- Nickname: "The Doc"
- Born: 29 October 1946 British Hong Kong
- Died: 13 January 2018 (aged 71) Torpoint, Cornwall
- Allegiance: United Kingdom
- Branch: Royal Navy
- Service years: 1972—1996
- Rank: Surgeon Captain
- Unit: Commando Logistic Regiment Medical Squadron
- Conflicts: Falklands War (Ajax Bay)
- Awards: OBE Oficial Orden de Mayo (Argentina)
- Other work: The Red & Green Life Machine Jackspeak In Confidence

= Rick Jolly =

Medical officer in British navy

Surgeon-Captain Richard Tadeusz Jolly OBE (29 October 1946 – 13 January 2018) was a Royal Navy medical officer who served in the 1982 Falklands War and was later decorated by both the British and Argentine governments for his distinguished conduct during the conflict. He went on to practise and give lectures to medical establishments on his experiences. He was a co-founder, with Denzil Connick, of the South Atlantic Medal Association formed in 1997. He was also the only person to be decorated by both sides for his work in the Falklands War.

==Background==
Jolly was educated at Stonyhurst College and subsequently studied medicine at St Bartholomew's Hospital Medical College (now Barts and The London School of Medicine and Dentistry) in London, and qualified as a physician in 1969. While working as a houseman, a senior colleague suggested he join the Royal Naval Reserve as a Royal Navy doctor.

==Career==
He became Medical Officer to 42 Commando RM, who were deployed in Belfast along with men of the 3rd Battalion, Parachute Regiment, with whom he built a strong friendship.

In 24 years of service, he completed two tours with the Fleet Air Arm as a Fleet Surgeon, Medical Officer recruitment/Officer training in the Dartmouth Training Ship , and at the Britannia Royal Naval College.

===Falklands War===
As Officer Commanding Medical Squadron of the Commando Logistic Regiment Royal Marines, Jolly was Senior Medical Officer of 3 Commando Brigade RM and commanded the field hospital at Ajax Bay known as the "Red and Green Life Machine"

The facilities at Ajax Bay were set up in an old refrigeration plant situated next to an ammunition dump, as those were the only roofed buildings available of any size fit for purpose. Because its position was close to legitimate military targets, Brigadier Julian Thompson ordered they were not to paint a Red Cross on the building's roof to highlight the hospital, due to the terms of the Geneva Convention. The conditions in the field hospital were poor and despite the dirt, poor lighting, air attacks and the presence of two unexploded bombs, only three of the 580 British soldiers and marines wounded in action were to die of their wounds and none while under the care of Jolly.

===Post-war===
Before visiting Argentina in 1998, Jolly had sent ahead a list of Argentine casualties and asked the authorities there what had become of them. As a result, the Argentine Foreign Ministry discovered the truth about the battlefield medical care of their wounded by the British during the conflict and invited over 50 of them to a ceremony in Buenos Aires, where Jolly was appointed as an Oficial (Officer) in the Order of May in recognition of his outstanding work in saving the lives of many wounded Argentine soldiers and airmen.
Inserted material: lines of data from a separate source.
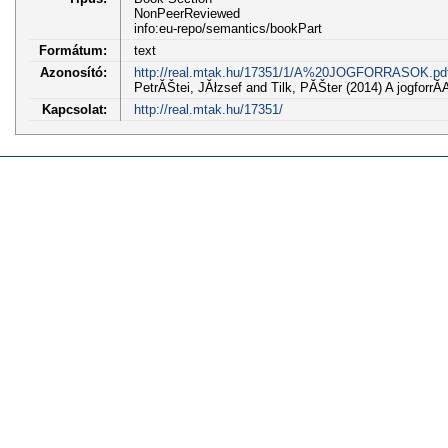
NonPeerReviewed
info:eu-repo/semantics/bookPart
Formátum:
text
Azonosító:
http://real.mtak.hu/17351/1/A%20JOGFORRASOK.pd
PetrĂŠtei, JĂłzsef and Tilk, PĂŠter (2014) A jogfor
Kapcsolat:
http://real.mtak.hu/17351/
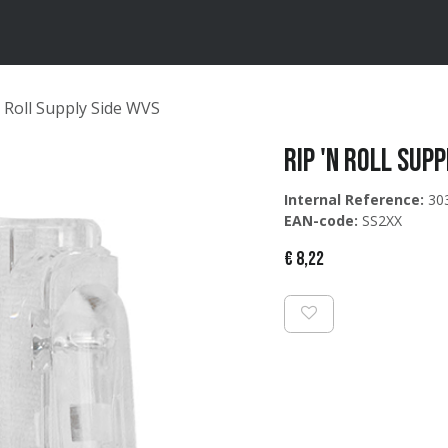
ten
Merken
Catalogus
n Roll Supply Side WVS
Rip 'n Roll Sup
Internal Reference:
30
EAN-code:
SS2XX
€
8,22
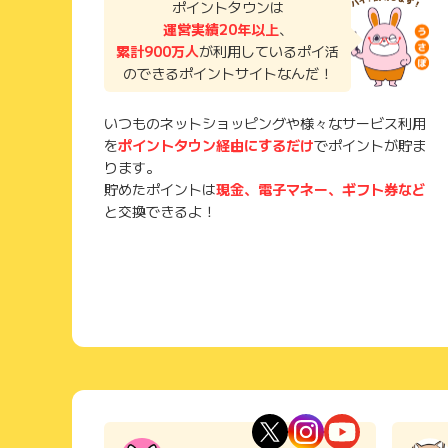
ポイントタウンは
運営実績20年以上
、
累計900万人
が利用しているポイ活
のできるポイントサイトなんだ！
いつものネットショッピングや様々なサービス利用
を
ポイントタウン経由にするだけ
でポイントが貯ま
ります。
貯めたポイントは
現金、電子マネー、ギフト券など
と交換できるよ！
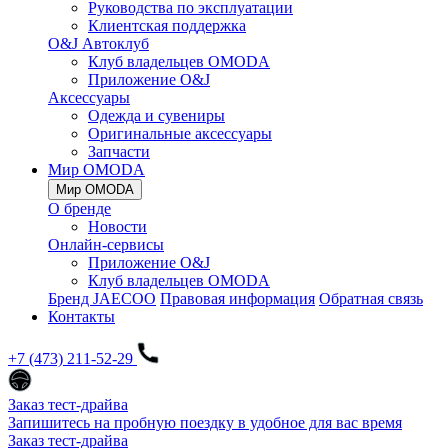
Руководства по эксплуатации
Клиентская поддержка
O&J Автоклуб
Клуб владельцев OMODA
Приложение O&J
Аксессуары
Одежда и сувениры
Оригинальные аксессуары
Запчасти
Мир OMODA
Мир OMODA
О бренде
Новости
Онлайн-сервисы
Приложение O&J
Клуб владельцев OMODA
Бренд JAECOO
Правовая информация
Обратная связь
Контакты
+7 (473) 211-52-29
Заказ тест-драйва
Запишитесь на пробную поездку в удобное для вас время
Заказ тест-драйва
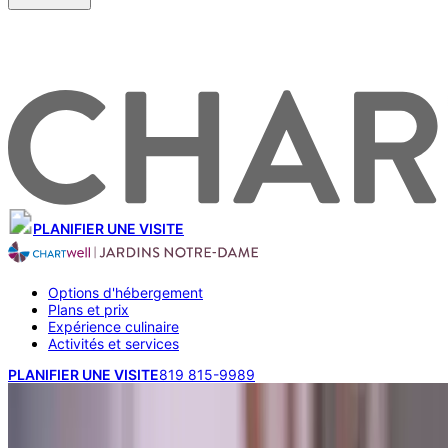
PLANIFIER UNE VISITE
Options d'hébergement
Plans et prix
Expérience culinaire
Activités et services
PLANIFIER UNE VISITE
819 815-9989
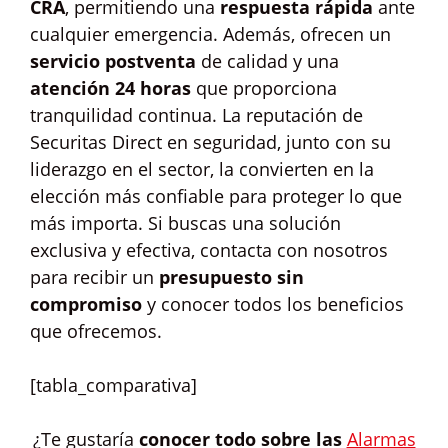
CRA
, permitiendo una
respuesta rápida
ante
cualquier emergencia. Además, ofrecen un
servicio postventa
de calidad y una
atención 24 horas
que proporciona
tranquilidad continua. La reputación de
Securitas Direct en seguridad, junto con su
liderazgo en el sector, la convierten en la
elección más confiable para proteger lo que
más importa. Si buscas una solución
exclusiva y efectiva, contacta con nosotros
para recibir un
presupuesto sin
compromiso
y conocer todos los beneficios
que ofrecemos.
[tabla_comparativa]
¿Te gustaría
conocer todo sobre las
Alarmas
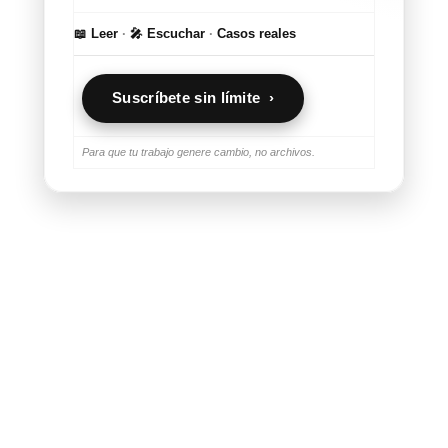
📖 Leer
·
🎤 Escuchar
·
Casos reales
Suscríbete sin límite ›
Para que tu trabajo genere cambio, no archivos.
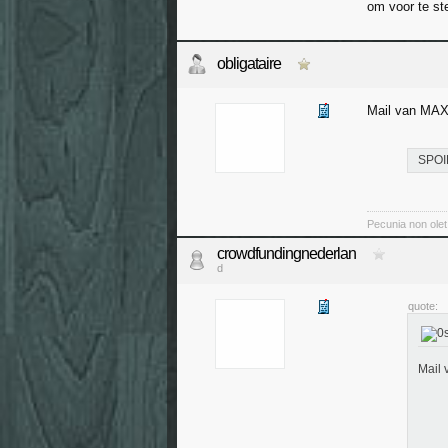
om voor te st
obligataire
Mail van MAX 
SPOI
Pecunia non olet
crowdfundingnederlan
d
quote:
Mail 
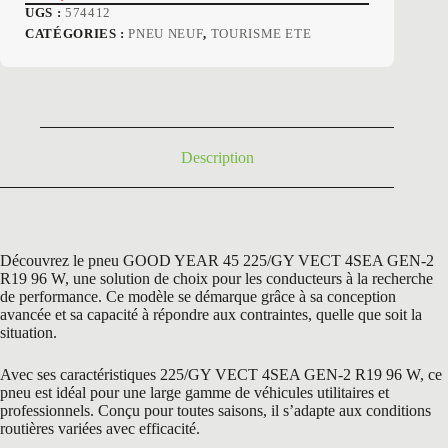
Le
Le
UGS :
574412
prix
prix
CATÉGORIES :
PNEU NEUF
,
TOURISME ETE
initial
actuel
était :
est :
340,20 €.
174,50 €.
Description
Découvrez le pneu GOOD YEAR 45 225/GY VECT 4SEA GEN-2
R19 96 W, une solution de choix pour les conducteurs à la recherche
de performance. Ce modèle se démarque grâce à sa conception
avancée et sa capacité à répondre aux contraintes, quelle que soit la
situation.
Avec ses caractéristiques 225/GY VECT 4SEA GEN-2 R19 96 W, ce
pneu est idéal pour une large gamme de véhicules utilitaires et
professionnels. Conçu pour toutes saisons, il s’adapte aux conditions
routières variées avec efficacité.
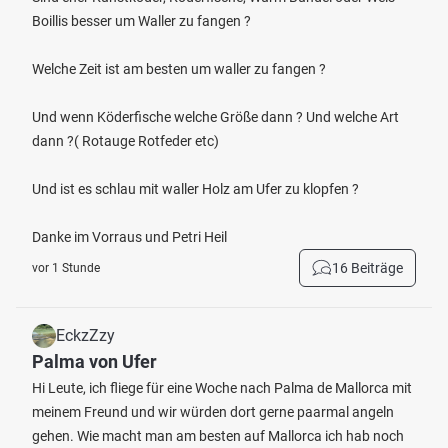
Boillis besser um Waller zu fangen ?
Welche Zeit ist am besten um waller zu fangen ?
Und wenn Köderfische welche Größe dann ? Und welche Art
dann ?( Rotauge Rotfeder etc)
Und ist es schlau mit waller Holz am Ufer zu klopfen ?
Danke im Vorraus und Petri Heil
16 Beiträge
vor 1 Stunde
EckzZzy
Palma von Ufer
Hi Leute, ich fliege für eine Woche nach Palma de Mallorca mit
meinem Freund und wir würden dort gerne paarmal angeln
gehen. Wie macht man am besten auf Mallorca ich hab noch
As it was a foreign decoration, Jolly had to write to the Queen for permission to wear his Order of May award with his other medals, to which she personally responded by authorising him to wear the award "on all occasions" on behalf of the 300 British Naval, Royal Marines and Army medics involved in the war. The Argentine award made Jolly the only serviceman to have been decorated by both sides after the conflict.

Jolly was interviewed in the TV documentary Falklands Combat Medics, which concentrated primarily on the work and role played by the field hospital based at Ajax Bay and he campaigned for the recognition of posttraumatic stress disorder for all Falkland veterans in aid of the South Atlantic Medal Association.

===Death===
Jolly died on 13 January 2018 from heart condition complications and is survived by his wife, Susie (née Matthews), a former children's nurse, whom he married in 1970. Their son, James, predeceased him aged 17.

== Honours and awards ==

- Order of the British Empire (OBE) – appointed in the 1983 South Atlantic Honours List for leadership and gallantry during the Falklands conflict

- General Service Medal (1962) with Northern Ireland clasp – awarded for service in Northern Ireland with 42 Commando Royal Marines

- South Atlantic Medal with rosette – for service during the Falklands War, treating British and Argentine wounded under combat conditions

- – awarded in 1999 by President Carlos Menem for lifesaving medical care to Argentine personnel

== Books ==
Jolly's first book, For Campaign Service, detailed the experience of soldiers and Royal Marines who served in Northern Ireland. The book took its title and cover image from the General Service Medal issued to UK military. He also wrote the book The Red and Green Life Machine, about his experiences in the Falklands War, and Jackspeak: A Guide to British Naval Slang and Usage.